On why I'm skeptical about the "permanently connected" stuff
I've blogged many times about my skeptical attitude about service models based on the "permanently connected" paradigm. Let me tell you this funny (more or less) anecdote that happened to me this morning. Not to be taken too seriously.
Today I'm teaching a class for Sun in the Milan hinterland. When I got off my car in the park lot, I've accidentally dropped the car keys into a street drain (a perfect hit into the only drain in 100 m^2). Of course I've got a backup of the keys, but they are at the moment in my house in Genoa.

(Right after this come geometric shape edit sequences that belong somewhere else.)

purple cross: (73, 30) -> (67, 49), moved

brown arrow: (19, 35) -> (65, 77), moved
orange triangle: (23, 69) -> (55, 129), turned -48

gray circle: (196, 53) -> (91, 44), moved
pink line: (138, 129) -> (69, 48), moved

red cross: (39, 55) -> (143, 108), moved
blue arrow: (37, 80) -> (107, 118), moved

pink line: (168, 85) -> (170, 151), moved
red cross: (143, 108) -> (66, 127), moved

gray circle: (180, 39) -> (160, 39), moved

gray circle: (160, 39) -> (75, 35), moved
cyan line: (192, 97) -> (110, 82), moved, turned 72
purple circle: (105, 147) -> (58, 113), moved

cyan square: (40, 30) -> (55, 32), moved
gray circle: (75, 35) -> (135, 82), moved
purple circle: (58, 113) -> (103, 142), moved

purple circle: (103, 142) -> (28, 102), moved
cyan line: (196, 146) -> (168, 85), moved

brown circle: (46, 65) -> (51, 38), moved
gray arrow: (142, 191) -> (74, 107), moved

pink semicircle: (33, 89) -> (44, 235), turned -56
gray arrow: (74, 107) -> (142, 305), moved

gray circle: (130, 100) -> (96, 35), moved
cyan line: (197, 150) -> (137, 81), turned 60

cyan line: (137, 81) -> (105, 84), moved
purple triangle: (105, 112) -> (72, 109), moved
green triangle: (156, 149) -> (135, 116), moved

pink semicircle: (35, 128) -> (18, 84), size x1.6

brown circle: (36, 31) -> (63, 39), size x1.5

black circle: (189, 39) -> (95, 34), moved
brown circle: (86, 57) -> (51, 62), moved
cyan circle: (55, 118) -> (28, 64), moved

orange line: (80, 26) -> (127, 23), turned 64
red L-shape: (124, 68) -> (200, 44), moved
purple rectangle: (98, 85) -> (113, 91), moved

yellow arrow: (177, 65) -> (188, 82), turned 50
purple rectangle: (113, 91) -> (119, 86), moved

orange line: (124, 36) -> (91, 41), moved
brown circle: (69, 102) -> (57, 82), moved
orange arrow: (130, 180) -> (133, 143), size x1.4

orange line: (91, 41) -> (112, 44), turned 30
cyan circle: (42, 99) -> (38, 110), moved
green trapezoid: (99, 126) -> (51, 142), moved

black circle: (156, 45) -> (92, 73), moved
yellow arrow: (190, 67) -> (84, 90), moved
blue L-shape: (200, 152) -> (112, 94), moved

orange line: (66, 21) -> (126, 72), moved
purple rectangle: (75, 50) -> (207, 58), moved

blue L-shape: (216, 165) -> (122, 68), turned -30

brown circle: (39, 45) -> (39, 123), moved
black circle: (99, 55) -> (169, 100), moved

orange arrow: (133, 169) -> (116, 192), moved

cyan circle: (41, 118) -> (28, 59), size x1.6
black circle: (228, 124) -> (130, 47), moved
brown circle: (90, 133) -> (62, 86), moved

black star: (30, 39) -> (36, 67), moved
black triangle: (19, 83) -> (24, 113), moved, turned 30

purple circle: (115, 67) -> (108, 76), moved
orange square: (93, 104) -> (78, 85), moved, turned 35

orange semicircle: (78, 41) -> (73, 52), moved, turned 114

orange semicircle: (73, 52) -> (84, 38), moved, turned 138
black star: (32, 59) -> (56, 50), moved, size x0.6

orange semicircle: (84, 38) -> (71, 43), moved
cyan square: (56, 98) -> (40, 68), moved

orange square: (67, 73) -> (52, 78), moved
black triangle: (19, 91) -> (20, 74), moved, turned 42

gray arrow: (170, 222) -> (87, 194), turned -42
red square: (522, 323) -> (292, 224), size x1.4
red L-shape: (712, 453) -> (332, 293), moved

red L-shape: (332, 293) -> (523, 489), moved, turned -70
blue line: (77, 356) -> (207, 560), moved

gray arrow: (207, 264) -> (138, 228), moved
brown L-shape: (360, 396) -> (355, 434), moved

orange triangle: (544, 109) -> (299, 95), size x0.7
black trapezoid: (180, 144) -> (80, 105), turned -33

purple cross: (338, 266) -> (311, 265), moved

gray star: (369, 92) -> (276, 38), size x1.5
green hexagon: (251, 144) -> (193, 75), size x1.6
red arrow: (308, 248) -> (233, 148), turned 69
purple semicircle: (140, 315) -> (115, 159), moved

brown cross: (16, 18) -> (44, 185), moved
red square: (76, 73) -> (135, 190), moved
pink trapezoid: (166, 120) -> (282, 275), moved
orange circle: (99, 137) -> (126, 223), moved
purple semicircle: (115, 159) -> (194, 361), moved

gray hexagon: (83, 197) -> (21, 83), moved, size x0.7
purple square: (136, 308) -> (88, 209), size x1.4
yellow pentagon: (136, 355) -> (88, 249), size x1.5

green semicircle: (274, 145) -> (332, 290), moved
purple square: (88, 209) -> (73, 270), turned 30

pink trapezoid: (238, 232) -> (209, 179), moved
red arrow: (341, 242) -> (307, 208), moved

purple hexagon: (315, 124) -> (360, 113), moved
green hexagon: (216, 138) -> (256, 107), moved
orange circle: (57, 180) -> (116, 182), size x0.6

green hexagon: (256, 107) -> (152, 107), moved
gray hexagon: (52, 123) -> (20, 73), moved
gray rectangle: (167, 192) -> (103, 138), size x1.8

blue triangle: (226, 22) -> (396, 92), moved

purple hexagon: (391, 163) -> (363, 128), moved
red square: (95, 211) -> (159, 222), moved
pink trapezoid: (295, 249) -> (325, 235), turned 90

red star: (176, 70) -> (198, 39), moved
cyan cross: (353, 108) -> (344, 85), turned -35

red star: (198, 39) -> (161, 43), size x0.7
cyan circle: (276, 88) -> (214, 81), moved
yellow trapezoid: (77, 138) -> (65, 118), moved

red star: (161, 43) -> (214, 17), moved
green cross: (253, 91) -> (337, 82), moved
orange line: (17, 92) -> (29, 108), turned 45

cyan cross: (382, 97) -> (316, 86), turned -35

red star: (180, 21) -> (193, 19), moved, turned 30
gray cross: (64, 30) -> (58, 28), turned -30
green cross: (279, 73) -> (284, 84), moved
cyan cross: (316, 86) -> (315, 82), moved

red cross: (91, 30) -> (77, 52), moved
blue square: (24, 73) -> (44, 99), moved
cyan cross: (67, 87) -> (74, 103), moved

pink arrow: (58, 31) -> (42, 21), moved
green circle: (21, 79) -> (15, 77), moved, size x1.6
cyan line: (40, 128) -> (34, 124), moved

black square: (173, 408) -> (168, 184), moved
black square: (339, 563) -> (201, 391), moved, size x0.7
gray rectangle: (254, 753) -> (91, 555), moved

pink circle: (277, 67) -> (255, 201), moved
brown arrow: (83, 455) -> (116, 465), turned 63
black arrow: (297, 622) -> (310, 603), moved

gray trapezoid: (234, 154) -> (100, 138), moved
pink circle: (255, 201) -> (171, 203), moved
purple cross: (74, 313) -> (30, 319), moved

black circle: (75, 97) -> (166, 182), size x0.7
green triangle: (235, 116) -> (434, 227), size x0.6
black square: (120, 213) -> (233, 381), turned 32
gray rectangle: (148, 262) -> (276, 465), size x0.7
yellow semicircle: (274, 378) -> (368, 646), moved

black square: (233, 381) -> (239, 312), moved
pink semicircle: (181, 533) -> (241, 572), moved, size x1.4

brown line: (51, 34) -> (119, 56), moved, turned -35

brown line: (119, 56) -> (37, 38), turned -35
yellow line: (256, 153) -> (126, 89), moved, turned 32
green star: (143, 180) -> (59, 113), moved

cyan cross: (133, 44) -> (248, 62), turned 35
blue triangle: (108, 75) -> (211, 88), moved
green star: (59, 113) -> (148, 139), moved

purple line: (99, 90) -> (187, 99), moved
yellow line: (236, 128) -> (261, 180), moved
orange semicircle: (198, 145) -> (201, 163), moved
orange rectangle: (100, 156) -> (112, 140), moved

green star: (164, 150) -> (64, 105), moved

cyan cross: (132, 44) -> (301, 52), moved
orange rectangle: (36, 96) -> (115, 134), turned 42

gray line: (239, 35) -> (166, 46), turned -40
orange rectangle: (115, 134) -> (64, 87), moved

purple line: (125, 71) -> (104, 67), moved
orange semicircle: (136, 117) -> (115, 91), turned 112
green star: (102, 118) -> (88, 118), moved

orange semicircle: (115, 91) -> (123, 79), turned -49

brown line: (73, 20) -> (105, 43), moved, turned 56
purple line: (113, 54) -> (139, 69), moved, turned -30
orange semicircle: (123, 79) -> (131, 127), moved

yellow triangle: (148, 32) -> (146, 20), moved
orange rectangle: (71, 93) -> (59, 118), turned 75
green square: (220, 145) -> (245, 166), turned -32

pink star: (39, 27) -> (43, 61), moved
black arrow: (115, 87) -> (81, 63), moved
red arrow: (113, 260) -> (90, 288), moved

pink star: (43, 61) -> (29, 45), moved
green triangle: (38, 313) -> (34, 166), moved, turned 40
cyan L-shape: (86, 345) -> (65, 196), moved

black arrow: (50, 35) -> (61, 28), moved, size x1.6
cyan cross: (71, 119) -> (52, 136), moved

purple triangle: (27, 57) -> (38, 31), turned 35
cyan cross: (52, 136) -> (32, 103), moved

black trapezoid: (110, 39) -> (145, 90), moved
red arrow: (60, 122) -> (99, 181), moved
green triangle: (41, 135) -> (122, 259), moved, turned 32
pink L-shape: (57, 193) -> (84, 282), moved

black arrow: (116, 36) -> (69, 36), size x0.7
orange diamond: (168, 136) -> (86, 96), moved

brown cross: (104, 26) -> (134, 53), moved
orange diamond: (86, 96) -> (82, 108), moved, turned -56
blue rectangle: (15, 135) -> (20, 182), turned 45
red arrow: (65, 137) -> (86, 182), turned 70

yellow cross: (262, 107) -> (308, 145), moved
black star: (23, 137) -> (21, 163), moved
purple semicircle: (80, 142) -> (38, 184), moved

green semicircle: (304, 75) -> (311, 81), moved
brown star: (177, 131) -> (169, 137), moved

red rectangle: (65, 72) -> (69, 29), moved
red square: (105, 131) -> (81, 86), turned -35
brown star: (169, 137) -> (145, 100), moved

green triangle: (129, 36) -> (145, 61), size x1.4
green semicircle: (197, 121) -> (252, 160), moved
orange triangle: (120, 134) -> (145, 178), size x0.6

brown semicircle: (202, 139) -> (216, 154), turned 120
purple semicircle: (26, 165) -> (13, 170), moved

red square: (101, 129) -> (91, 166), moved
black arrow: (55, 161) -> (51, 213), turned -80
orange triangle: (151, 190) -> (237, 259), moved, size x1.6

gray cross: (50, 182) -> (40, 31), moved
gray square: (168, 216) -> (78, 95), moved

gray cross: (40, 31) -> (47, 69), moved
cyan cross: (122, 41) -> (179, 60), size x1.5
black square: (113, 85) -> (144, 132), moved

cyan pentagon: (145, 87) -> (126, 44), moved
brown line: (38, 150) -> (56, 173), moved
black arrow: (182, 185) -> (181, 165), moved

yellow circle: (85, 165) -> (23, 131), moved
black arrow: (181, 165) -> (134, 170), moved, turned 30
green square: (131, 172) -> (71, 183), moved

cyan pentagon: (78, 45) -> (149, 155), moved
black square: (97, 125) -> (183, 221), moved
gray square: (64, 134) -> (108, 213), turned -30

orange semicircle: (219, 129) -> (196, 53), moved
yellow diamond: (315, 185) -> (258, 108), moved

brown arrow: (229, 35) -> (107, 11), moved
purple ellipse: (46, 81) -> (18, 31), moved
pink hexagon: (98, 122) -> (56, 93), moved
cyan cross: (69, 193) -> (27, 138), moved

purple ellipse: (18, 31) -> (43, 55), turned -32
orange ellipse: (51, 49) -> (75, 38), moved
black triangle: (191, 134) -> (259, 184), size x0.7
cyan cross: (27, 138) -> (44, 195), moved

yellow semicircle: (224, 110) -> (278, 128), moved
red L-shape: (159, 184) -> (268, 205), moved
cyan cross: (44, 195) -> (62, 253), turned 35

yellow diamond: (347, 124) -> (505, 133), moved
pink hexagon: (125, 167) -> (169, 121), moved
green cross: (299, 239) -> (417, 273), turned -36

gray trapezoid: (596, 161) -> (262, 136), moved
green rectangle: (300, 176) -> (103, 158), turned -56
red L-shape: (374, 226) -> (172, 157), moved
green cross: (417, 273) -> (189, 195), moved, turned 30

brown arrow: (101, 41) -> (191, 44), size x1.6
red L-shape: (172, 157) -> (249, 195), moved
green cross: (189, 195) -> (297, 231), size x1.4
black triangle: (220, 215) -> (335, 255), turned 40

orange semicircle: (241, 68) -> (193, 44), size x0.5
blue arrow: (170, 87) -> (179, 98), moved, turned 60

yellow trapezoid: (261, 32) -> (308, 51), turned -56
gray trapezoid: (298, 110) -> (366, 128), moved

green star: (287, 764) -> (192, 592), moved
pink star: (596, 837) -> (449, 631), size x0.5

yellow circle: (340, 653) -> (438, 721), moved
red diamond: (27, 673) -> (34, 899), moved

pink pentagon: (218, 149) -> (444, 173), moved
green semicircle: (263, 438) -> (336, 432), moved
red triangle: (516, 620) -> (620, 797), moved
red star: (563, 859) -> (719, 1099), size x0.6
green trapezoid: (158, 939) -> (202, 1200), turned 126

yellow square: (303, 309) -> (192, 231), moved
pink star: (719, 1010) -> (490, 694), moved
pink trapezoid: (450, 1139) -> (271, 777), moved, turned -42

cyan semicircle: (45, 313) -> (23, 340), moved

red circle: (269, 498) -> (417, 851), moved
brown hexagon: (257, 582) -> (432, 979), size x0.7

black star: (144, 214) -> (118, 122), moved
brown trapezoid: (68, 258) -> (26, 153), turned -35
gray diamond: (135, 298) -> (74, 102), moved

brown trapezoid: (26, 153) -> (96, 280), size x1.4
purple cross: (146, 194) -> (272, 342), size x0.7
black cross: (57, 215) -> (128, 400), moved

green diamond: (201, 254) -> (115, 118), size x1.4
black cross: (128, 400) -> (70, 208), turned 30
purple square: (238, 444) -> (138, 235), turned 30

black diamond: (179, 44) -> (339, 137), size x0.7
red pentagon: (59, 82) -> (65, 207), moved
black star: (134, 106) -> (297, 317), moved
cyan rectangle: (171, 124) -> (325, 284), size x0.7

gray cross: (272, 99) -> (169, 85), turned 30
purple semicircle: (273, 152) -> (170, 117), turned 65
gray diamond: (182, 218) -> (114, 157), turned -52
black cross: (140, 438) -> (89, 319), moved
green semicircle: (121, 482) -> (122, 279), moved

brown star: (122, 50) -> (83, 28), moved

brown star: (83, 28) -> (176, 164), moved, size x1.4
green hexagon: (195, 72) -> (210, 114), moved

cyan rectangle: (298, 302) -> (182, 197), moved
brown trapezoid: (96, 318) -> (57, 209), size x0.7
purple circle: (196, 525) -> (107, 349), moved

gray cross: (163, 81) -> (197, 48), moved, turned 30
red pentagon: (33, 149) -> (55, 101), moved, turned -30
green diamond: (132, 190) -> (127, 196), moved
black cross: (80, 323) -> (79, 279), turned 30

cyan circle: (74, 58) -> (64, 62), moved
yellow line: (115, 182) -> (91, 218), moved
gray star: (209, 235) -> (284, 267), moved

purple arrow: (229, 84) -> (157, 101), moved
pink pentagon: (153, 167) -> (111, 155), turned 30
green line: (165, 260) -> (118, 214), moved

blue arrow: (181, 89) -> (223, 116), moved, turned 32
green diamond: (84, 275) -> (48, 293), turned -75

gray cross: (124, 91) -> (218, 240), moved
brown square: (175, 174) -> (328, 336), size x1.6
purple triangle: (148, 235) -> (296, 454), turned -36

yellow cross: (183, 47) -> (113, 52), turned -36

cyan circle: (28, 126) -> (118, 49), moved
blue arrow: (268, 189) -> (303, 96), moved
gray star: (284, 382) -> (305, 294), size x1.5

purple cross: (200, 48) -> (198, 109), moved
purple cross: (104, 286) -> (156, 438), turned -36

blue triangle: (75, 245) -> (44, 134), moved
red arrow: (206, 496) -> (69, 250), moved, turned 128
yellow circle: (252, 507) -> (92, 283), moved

But don't worry. I supposed I could call a courier and have my parents to send me the backup keys - organizing the thing early in the morning should be ok for getting the delivery within 5PM. So I phoned the courier, asked for information (to make sure the delivery can be actually made within 5PM, or I'd loose the backup keys too!) and organize the delivery. In spite of being in the middle of a highly populated area, the quality of the mobile signal was low. In a few words, after ten minutes of giving the details of the delivery, the line dropped. Puff. Of course, if I call again the courier I won't get in touch with the same operator (this is the problem of stateless Session Bean, I presume, so you could also interpret this story as a rant against stateless models, at least from the user's perspective), so I would have to restart from scratch. But I'm teaching a class and I can't have my students on hold for too long.
So I gave up and this evening, when the class ends, I'll try to find another solution. So, don't feel safe about that "permanently connected" stuff. Sometimes the network doesn't work. Well, at least today it's not raining.
PS If you are wandering on why I'm not using the web pages of the courier to set up the delivery, it's because I wanted to have a *direct* confimation that the delivery would be completed in time.